Io lo incalzai: "e si ricorda di quando lei aveva quella casa in via XXV Aprile, dove abitavo da ragazzo con i miei genitori..., che poi la vendette senza venirci mai ad abitare..."
"No", mi rispose scuotendo di nuovo la testa, sempre sorridente.
Che pena mi fece in quei momenti... ma non mollai, non era possibile che non ricordasse nulla!
"Avvocato, e di mio padre si ricorda? Sa chi era mio padre?" gli chiesi convinto che anche questo tentativo sarebbe andato a vuoto! "Io sono il figlio del maresciallo Formica".
Fu in quel momento che lui si fece serio, sgranò gli occhi, voltò lo sguardo verso la tenda che copriva la finestra, come se fissasse un punto lontano, e disse: "il maresciallo Formica, che galantuomo..."
Rimasi per alcuni istanti col coperchio del televisore tra le mani, di sasso, stupefatto di come nominargli mio padre fosse riuscito ad accendere una lampadina nella mente di quell'uomo così malridotto.

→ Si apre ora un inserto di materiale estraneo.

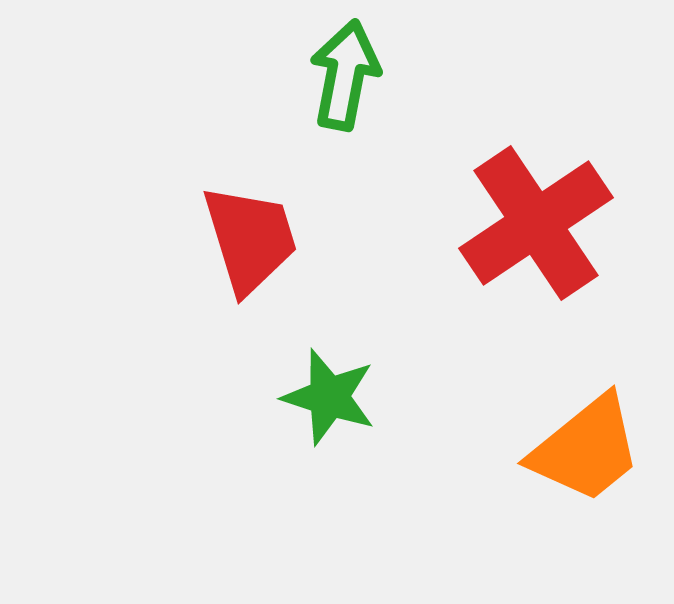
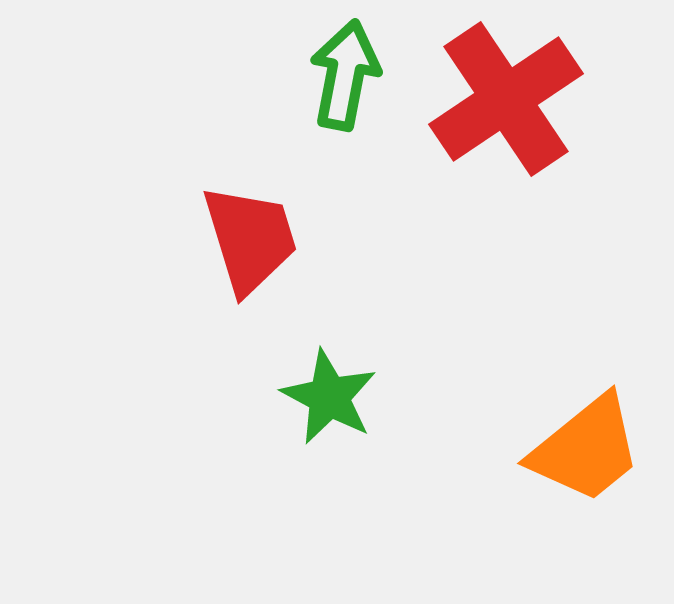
red cross: moved 30 px left, 124 px up
green star: rotated 10 degrees clockwise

Quel giorno un simpatico vecchietto, al quale anni prima avevo personalmente comunicato che mio padre non era più tra noi, e nel volto del quale avevo scorto il turbamento ed il sincero dispiacere nell'apprendere quella notizia, mi fece uno dei più bei regali che abbia ricevuto nella mia vita: la conferma che mio padre era stato davvero un galantuomo, così come lui lo definì in uno sprazzo di lucidità.